I look in the rearview mirror at the empty seats behind me and I smile. Six months ago, those empty seats would have been a reminder of an empty womb and a bottomless hole in my heart; time and perspective can change everything. Now I look at those empty seats and I see hope – I see a future – I see God’s Grace.

We attended our fist “real” parenting class tonight and focused mainly on how a child feels when he or she is removed from his/her home. Think about that for a minute – what plans do you have for tomorrow and the next day? Imagine being taken away from everything that is familiar to you – the birthday party that was scheduled for next Saturday, your best friend next door, even your mom and dad. It’s all gone in a heartbeat. Regardless of the condition you live in, you are terrified when you’re taken away. I wonder what that is like for a 1 year old….a 2 year old? Pray for our kids, wherever they are tonight. Pray that God will protect them and give them a sense of peace in whatever situation they are in. Pray that someone is hugging them and showering them with kisses.

Christmas is coming not only for us, but also for them. Pray that God paves the way for us to find each other.

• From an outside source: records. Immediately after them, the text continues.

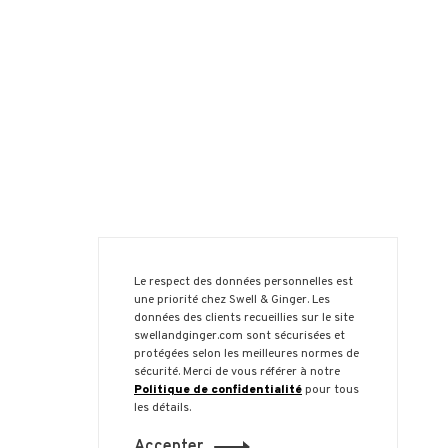
Le respect des données personnelles est
une priorité chez Swell & Ginger. Les
données des clients recueillies sur le site
swellandginger.com sont sécurisées et
protégées selon les meilleures normes de
sécurité. Merci de vous référer à notre
Politique de confidentialité
pour tous
les détails.
Accepter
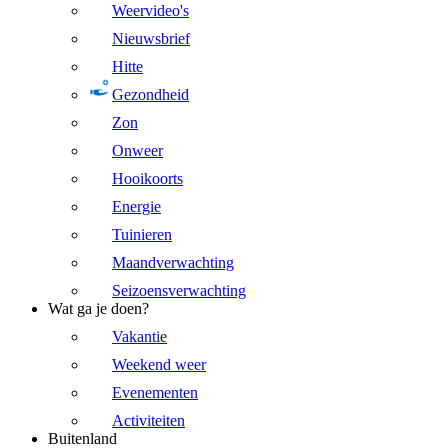
Weervideo's
Nieuwsbrief
Hitte
Gezondheid
Zon
Onweer
Hooikoorts
Energie
Tuinieren
Maandverwachting
Seizoensverwachting
Wat ga je doen?
Vakantie
Weekend weer
Evenementen
Activiteiten
Buitenland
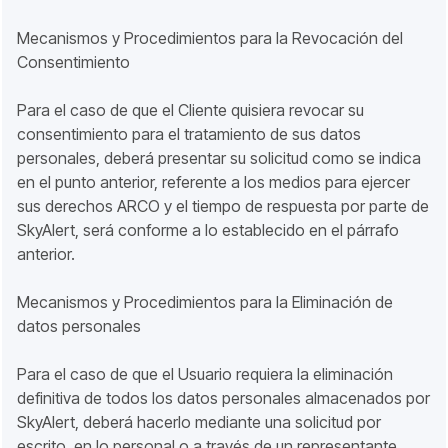
Mecanismos y Procedimientos para la Revocación del
Consentimiento
Para el caso de que el Cliente quisiera revocar su
consentimiento para el tratamiento de sus datos
personales, deberá presentar su solicitud como se indica
en el punto anterior, referente a los medios para ejercer
sus derechos ARCO y el tiempo de respuesta por parte de
SkyAlert, será conforme a lo establecido en el párrafo
anterior.
Mecanismos y Procedimientos para la Eliminación de
datos personales
Para el caso de que el Usuario requiera la eliminación
definitiva de todos los datos personales almacenados por
SkyAlert, deberá hacerlo mediante una solicitud por
escrito, en lo personal o a través de un representante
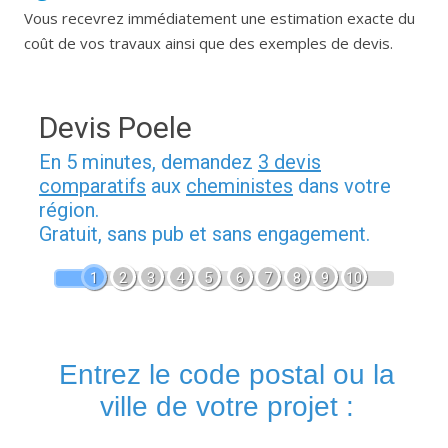
Vous recevrez immédiatement une estimation exacte du
coût de vos travaux ainsi que des exemples de devis.
Devis Poele
En 5 minutes, demandez
3 devis
comparatifs
aux
cheministes
dans votre
région.
Gratuit, sans pub et sans engagement.
1
2
3
4
5
6
7
8
9
10
Entrez le code postal ou la
ville de votre projet :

Pray that God prepares us to be as much of a gift to them as we know they will be to us.

*We bought the minivan to make room for our growing family – to make room for the gifts we believe God has for us. I wonder how often I’ve missed out on His blessings because I wasn’t willing to make room for them? Is there something you need to get rid of to make room for more of Him?

Out With the Old, In With the New

Posted May 23rd, 2005 at 11:19 pm.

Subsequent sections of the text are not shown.